La fotografía era escalofriante, no sólo por sus tonos grisáceos sino por lo que habitaba en su composición. Colgada a manera de reliquia en la pared principal de la gran sala, la imagen destacaba gracias a una luz especial que evitaba su deterioro.
Todas las tardes, cuando la pequeña Ozul volvía de la escuela, atravesaba la habitación neoclásica de muros tapizados con estampados estilizados, sillones, alfombras y repisas en tonos dorados o rojizos, todo dispuesto meticulosamente sobre un hermoso piso de caoba con marquetería que dirigía al comedor. Cada paso por aquella estancia generaba un dejo extraño en el centro del pecho, como si una energía maligna excavara entre las costillas y se llevara un pedazo del alma.
Aunque para Ozul era habitual esa sensación de pérdida, especialmente desde el día de la súbita desaparición de su padre cuando ella tenía tan sólo 2 años, aunada a la necesidad de detenerse para observar la fotografía, siempre se preguntaba quién sería aquella anciana retratada que parecía verla fijamente a los ojos.
Posaba frente a la cámara con mirada penetrante, mientras con su mano izquierda tocaba el extremo de una gargantilla de la cual se sujetaba un colgante. Era una figura extraña, aparentemente hecha de algún metal, aunque lo viejo de la impresión impedía saberlo con seguridad. El dije era un símbolo compuesto por cuatro triángulos acomodados de tal forma que en el perímetro formaban un rombo, mientras todas las puntas se dirigían al centro, creando un octaedro perfecto.
Era un símbolo raro y distinto a todo lo que Ozul hubiera identificado antes, sin embargo, lo más inusual era lo que alcanzaba a verse detrás de la vieja decrépita: la ejecución de un hombre bajo la guillotina, la máquina francesa por excelencia implementada durante el periodo del terror en el siglo XVIII.
Para Ozul, las noches le ofrecían únicamente dos opciones: el lamento incesante ante siniestras pesadillas o el desquicio derivado del insomnio.
El día de su cumpleaños número 12, justo antes de que su infancia empezara a desvanecerse, su mamá le obsequió un baúl de madera pulido con excelsitud que al frente llevaba un singular cerrojo, acompañado de un estuche de ébano con preciosas vetas negras.
A diferencia de otros regalos, Ozul lo abrió hasta llegar a su recámara, previo al martirio nocturno. Tras encender la pequeña lámpara sobre el buró, se arrodilló en el piso junto a su cama, puso frente a ella el baúl y el estuche, el cual abrió primero.
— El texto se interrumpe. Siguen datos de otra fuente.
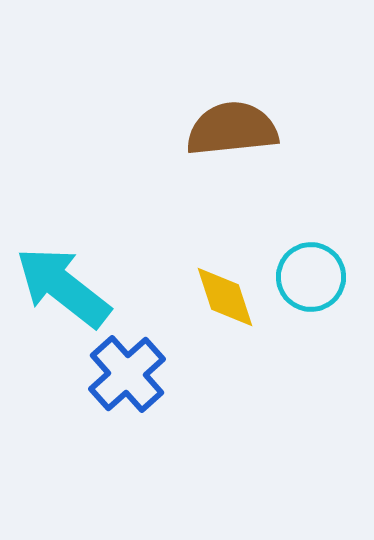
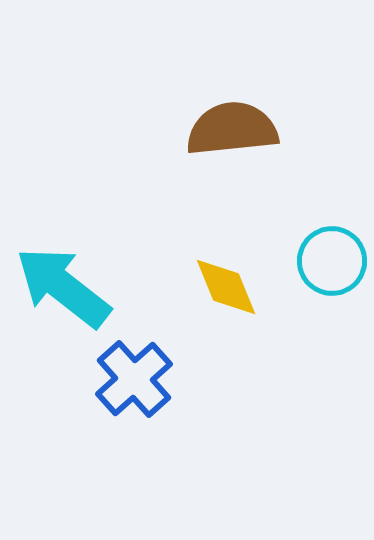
cyan circle: moved 21 px right, 16 px up
yellow diamond: moved 1 px right, 10 px up; rotated 4 degrees counterclockwise
blue cross: moved 7 px right, 5 px down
El interior parecía lujoso. Tanto la base como la superficie interior estaban forradas de un terciopelo rojo bastante suave, en donde embonaba con suma exactitud una llave de bronce. La tomó con cuidado y la examinó a detalle: la alzó, la puso a contraluz. Era larga y gruesa en su centro, con dientes anchos en la muesca, pesada y, para su sorpresa, la empuñadura tenía la forma del símbolo que aparecía en la fotografía. La introdujo en la chapa del baúl. Clic, clac. Abrió el cerrojo.
Al interior del cofre encontró fotografías acomodadas cronológicamente. Todas con los mismos elementos en común: en primer plano una mujer con sonrisa perversa observando fijamente, cada una de ellas con el mismo collar y ese colguije… detrás de ellas decapitaciones, las víctimas siempre hombres.
Conforme avanzaba en las imágenes pasó del blanco y negro al color, más adelante encontró fotografías instantáneas mucho más modernas, que ya no mostraban la guillotina, pero sí la cabeza cercenada de un varón, todos con rostro de pánico, algunos con la boca abierta, perpetuando su último grito.
El horror corrió por las arterias del cuerpo de Ozul cuando llegó a la última foto tomada apenas una década atrás: “junio 2013”. En ella se veía a su madre en primer plano, acariciando el dije de metal, detrás de ella la cabeza de su padre sobre una mesa de madera. La calidad de la foto permitía distinguir la vena levantada sobre su frente y una fuerza extrema en su mandíbula. El retrato la dejó paralizada.
Con las manos temblando, y ya sin fuerza, dejó caer las fotos al piso. Dirigió la vista perdida al interior del baúl y un reflejo la sacó del trance. Ahí estaba. El collar con el emblema elaborado en metal. Junto a él un papel con el siguiente texto:
Hija, sangre de nuestra sangre, descendiente redentora de Eva:
La evolución de los instrumentos expiatorios, no debe ser un impedimento para continuar con nuestra misión. Es tu turno.